YOUR GOAL: Every line below must be reproduced exactly; no pictures are to be included.

MATERIAL FOR THIS EXERCISE:
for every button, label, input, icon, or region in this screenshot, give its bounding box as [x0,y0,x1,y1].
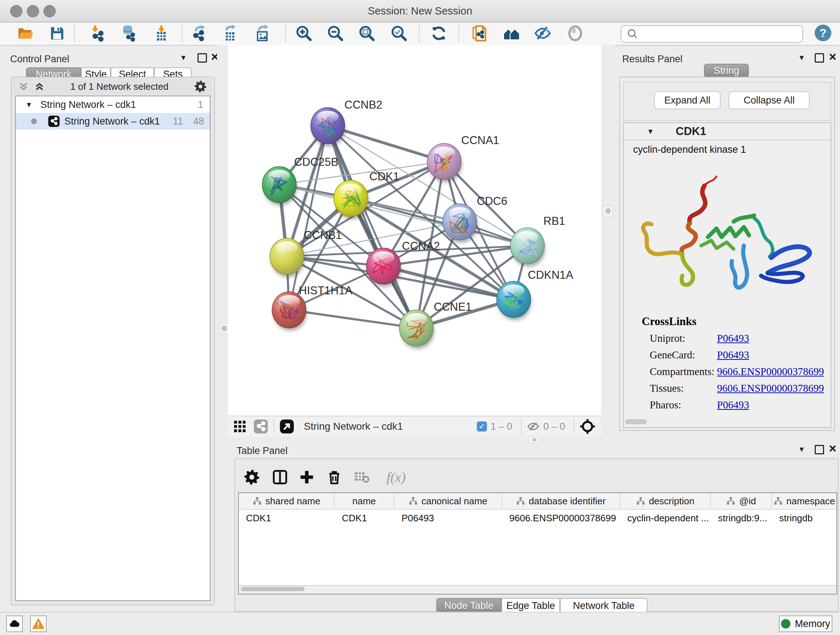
column-header[interactable]: shared name [239,493,335,509]
table-settings-gear-icon[interactable] [242,467,262,487]
cell-database-identifier[interactable]: 9606.ENSP00000378699 [502,510,620,526]
network-node[interactable] [334,180,369,219]
export-network-icon[interactable] [191,24,210,43]
vertical-splitter[interactable] [601,45,615,432]
cloud-icon [8,618,21,630]
disclosure-triangle-icon[interactable]: ▼ [647,127,654,136]
gear-icon[interactable] [194,80,207,93]
birdseye-grid-icon[interactable] [233,420,247,433]
panel-menu-icon[interactable]: ▼ [798,445,805,454]
column-header[interactable]: description [620,493,711,509]
network-tree-child-row[interactable]: String Network – cdk1 11 48 [16,113,210,130]
gene-header-row[interactable]: ▼ CDK1 [624,123,831,141]
cloud-button[interactable] [6,616,23,632]
tab-string[interactable]: String [704,64,749,78]
network-edge[interactable] [289,310,416,328]
import-network-from-database-icon[interactable] [119,24,138,43]
zoom-selected-icon[interactable] [390,24,409,43]
table-row[interactable]: CDK1 CDK1 P06493 9606.ENSP00000378699 cy… [239,510,836,526]
node-table: shared name name canonical name database… [238,492,837,586]
crosslink-value[interactable]: 9606.ENSP00000378699 [717,382,824,394]
help-icon[interactable]: ? [815,25,831,41]
scrollbar-thumb[interactable] [625,419,647,424]
network-node[interactable] [270,238,305,277]
show-columns-icon[interactable] [270,467,290,487]
import-table-from-file-icon[interactable] [152,24,171,43]
zoom-in-icon[interactable] [294,24,313,43]
tab-node-table[interactable]: Node Table [436,598,501,613]
zoom-fit-icon[interactable] [357,24,376,43]
toolbar-separator [285,25,286,42]
houses-icon[interactable] [502,24,521,43]
panel-close-icon[interactable]: ✕ [829,445,837,453]
crosslink-label: GeneCard: [650,349,695,361]
cell-shared-name[interactable]: CDK1 [239,510,335,526]
network-node[interactable] [427,143,462,182]
panel-float-icon[interactable] [815,53,824,63]
crosslink-value[interactable]: P06493 [717,399,749,411]
node-label: HIST1H1A [299,284,352,297]
cell-description[interactable]: cyclin-dependent ... [620,510,711,526]
toolbar-separator [419,25,420,42]
network-node[interactable] [272,292,307,331]
import-network-from-file-icon[interactable] [88,24,107,43]
column-header[interactable]: name [335,493,394,509]
add-column-plus-icon[interactable] [297,467,317,487]
export-table-icon[interactable] [221,24,240,43]
splitter-handle[interactable] [603,206,613,216]
cell-canonical-name[interactable]: P06493 [394,510,502,526]
share-network-icon[interactable] [253,419,268,434]
crosslink-value[interactable]: P06493 [717,333,749,344]
crosslink-value[interactable]: 9606.ENSP00000378699 [717,366,824,378]
panel-menu-icon[interactable]: ▼ [798,54,805,62]
network-canvas[interactable]: CCNB2CCNA1CDC25BCDK1CDC6RB1CCNB1CCNA2CDK… [228,45,601,416]
open-session-icon[interactable] [16,24,35,43]
network-graph[interactable]: CCNB2CCNA1CDC25BCDK1CDC6RB1CCNB1CCNA2CDK… [228,45,601,416]
panel-menu-icon[interactable]: ▼ [180,54,187,62]
network-node[interactable] [399,310,434,349]
expand-all-chevron-icon[interactable] [34,81,45,92]
column-header[interactable]: @id [711,493,772,509]
collapse-all-button[interactable]: Collapse All [729,91,810,109]
tab-edge-table[interactable]: Edge Table [501,598,560,613]
column-header[interactable]: canonical name [394,493,502,509]
network-node[interactable] [262,166,297,206]
export-image-icon[interactable] [253,24,272,43]
network-edge[interactable] [328,126,416,328]
column-header[interactable]: namespace [772,493,836,509]
search-input[interactable] [642,27,802,41]
panel-float-icon[interactable] [197,53,207,63]
collapse-all-chevron-icon[interactable] [18,81,29,92]
hidden-eye-slash-icon[interactable] [527,420,540,433]
network-tree-root-row[interactable]: ▼ String Network – cdk1 1 [16,96,210,113]
selected-checkbox-icon[interactable]: ✓ [477,421,487,432]
zoom-out-icon[interactable] [326,24,345,43]
cell-name[interactable]: CDK1 [335,510,394,526]
tab-network-table[interactable]: Network Table [560,598,647,613]
open-view-icon[interactable] [279,419,294,434]
table-panel-title: Table Panel [237,445,287,456]
vertical-splitter[interactable] [217,45,228,605]
panel-float-icon[interactable] [815,445,824,454]
warning-button[interactable] [30,616,47,632]
splitter-handle[interactable] [220,324,229,333]
expand-all-button[interactable]: Expand All [654,91,721,109]
crosslink-value[interactable]: P06493 [717,349,749,361]
eye-slash-icon[interactable] [533,24,552,43]
apply-layout-refresh-icon[interactable] [429,24,448,43]
share-document-icon[interactable] [470,24,489,43]
network-node[interactable] [510,228,545,267]
disclosure-triangle-icon[interactable]: ▼ [25,101,33,109]
panel-close-icon[interactable]: ✕ [829,54,837,61]
column-header[interactable]: database identifier [502,493,620,509]
cell-namespace[interactable]: stringdb [772,510,836,526]
cell-id[interactable]: stringdb:9... [711,510,772,526]
fit-crosshair-icon[interactable] [579,418,595,434]
delete-table-icon [352,467,372,487]
scrollbar-thumb[interactable] [241,587,305,591]
network-node[interactable] [497,281,531,320]
delete-column-trash-icon[interactable] [324,467,344,487]
memory-button[interactable]: Memory [779,616,832,632]
horizontal-scrollbar[interactable] [238,585,837,594]
save-session-icon[interactable] [48,24,66,43]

REPLY:
for every button, label, input, icon, or region in this screenshot, give its bounding box as [x0,y0,x1,y1].
column-header[interactable]: shared name [239,493,335,509]
table-settings-gear-icon[interactable] [242,467,262,487]
cell-database-identifier[interactable]: 9606.ENSP00000378699 [502,510,620,526]
network-node[interactable] [334,180,369,219]
export-network-icon[interactable] [191,24,210,43]
vertical-splitter[interactable] [601,45,615,432]
cloud-icon [8,618,21,630]
disclosure-triangle-icon[interactable]: ▼ [647,127,654,136]
gear-icon[interactable] [194,80,207,93]
birdseye-grid-icon[interactable] [233,420,247,433]
panel-menu-icon[interactable]: ▼ [798,445,805,454]
column-header[interactable]: description [620,493,711,509]
network-tree-child-row[interactable]: String Network – cdk1 11 48 [16,113,210,130]
gene-header-row[interactable]: ▼ CDK1 [624,123,831,141]
cloud-button[interactable] [6,616,23,632]
tab-string[interactable]: String [704,64,749,78]
network-edge[interactable] [289,310,416,328]
import-network-from-database-icon[interactable] [119,24,138,43]
zoom-selected-icon[interactable] [390,24,409,43]
table-row[interactable]: CDK1 CDK1 P06493 9606.ENSP00000378699 cy… [239,510,836,526]
node-table: shared name name canonical name database… [238,492,837,586]
crosslink-value[interactable]: 9606.ENSP00000378699 [717,382,824,394]
help-icon[interactable]: ? [815,25,831,41]
scrollbar-thumb[interactable] [625,419,647,424]
network-node[interactable] [270,238,305,277]
show-columns-icon[interactable] [270,467,290,487]
import-table-from-file-icon[interactable] [152,24,171,43]
zoom-in-icon[interactable] [294,24,313,43]
tab-node-table[interactable]: Node Table [436,598,501,613]
zoom-fit-icon[interactable] [357,24,376,43]
toolbar-separator [285,25,286,42]
houses-icon[interactable] [502,24,521,43]
panel-close-icon[interactable]: ✕ [829,445,837,453]
crosslink-label: GeneCard: [650,349,695,361]
cell-shared-name[interactable]: CDK1 [239,510,335,526]
network-node[interactable] [427,143,462,182]
panel-float-icon[interactable] [815,53,824,63]
crosslink-value[interactable]: P06493 [717,399,749,411]
node-label: HIST1H1A [299,284,352,297]
cell-description[interactable]: cyclin-dependent ... [620,510,711,526]
toolbar-separator [419,25,420,42]
network-node[interactable] [272,292,307,331]
import-network-from-file-icon[interactable] [88,24,107,43]
column-header[interactable]: name [335,493,394,509]
add-column-plus-icon[interactable] [297,467,317,487]
export-table-icon[interactable] [221,24,240,43]
splitter-handle[interactable] [603,206,613,216]
cell-canonical-name[interactable]: P06493 [394,510,502,526]
share-network-icon[interactable] [253,419,268,434]
crosslink-value[interactable]: P06493 [717,333,749,344]
crosslink-value[interactable]: 9606.ENSP00000378699 [717,366,824,378]
panel-menu-icon[interactable]: ▼ [798,54,805,62]
network-canvas[interactable]: CCNB2CCNA1CDC25BCDK1CDC6RB1CCNB1CCNA2CDK… [228,45,601,416]
open-session-icon[interactable] [16,24,35,43]
network-graph[interactable]: CCNB2CCNA1CDC25BCDK1CDC6RB1CCNB1CCNA2CDK… [228,45,601,416]
panel-menu-icon[interactable]: ▼ [180,54,187,62]
network-node[interactable] [399,310,434,349]
expand-all-chevron-icon[interactable] [34,81,45,92]
column-header[interactable]: @id [711,493,772,509]
collapse-all-button[interactable]: Collapse All [729,91,810,109]
tab-edge-table[interactable]: Edge Table [501,598,560,613]
column-header[interactable]: canonical name [394,493,502,509]
network-node[interactable] [262,166,297,206]
export-image-icon[interactable] [253,24,272,43]
network-edge[interactable] [328,126,416,328]
column-header[interactable]: namespace [772,493,836,509]
search-input[interactable] [642,27,802,41]
panel-float-icon[interactable] [197,53,207,63]
collapse-all-chevron-icon[interactable] [18,81,29,92]
hidden-eye-slash-icon[interactable] [527,420,540,433]
network-tree-root-row[interactable]: ▼ String Network – cdk1 1 [16,96,210,113]
selected-checkbox-icon[interactable]: ✓ [477,421,487,432]
zoom-out-icon[interactable] [326,24,345,43]
cell-name[interactable]: CDK1 [335,510,394,526]
tab-network-table[interactable]: Network Table [560,598,647,613]
open-view-icon[interactable] [279,419,294,434]
table-panel-title: Table Panel [237,445,287,456]
vertical-splitter[interactable] [217,45,228,605]
panel-float-icon[interactable] [815,445,824,454]
warning-button[interactable] [30,616,47,632]
splitter-handle[interactable] [220,324,229,333]
expand-all-button[interactable]: Expand All [654,91,721,109]
crosslink-value[interactable]: P06493 [717,349,749,361]
eye-slash-icon[interactable] [533,24,552,43]
apply-layout-refresh-icon[interactable] [429,24,448,43]
share-document-icon[interactable] [470,24,489,43]
network-node[interactable] [510,228,545,267]
disclosure-triangle-icon[interactable]: ▼ [25,101,33,109]
panel-close-icon[interactable]: ✕ [829,54,837,61]
column-header[interactable]: database identifier [502,493,620,509]
cell-namespace[interactable]: stringdb [772,510,836,526]
cell-id[interactable]: stringdb:9... [711,510,772,526]
fit-crosshair-icon[interactable] [579,418,595,434]
delete-table-icon [352,467,372,487]
scrollbar-thumb[interactable] [241,587,305,591]
network-node[interactable] [497,281,531,320]
delete-column-trash-icon[interactable] [324,467,344,487]
memory-button[interactable]: Memory [779,616,832,632]
horizontal-scrollbar[interactable] [238,585,837,594]
save-session-icon[interactable] [48,24,66,43]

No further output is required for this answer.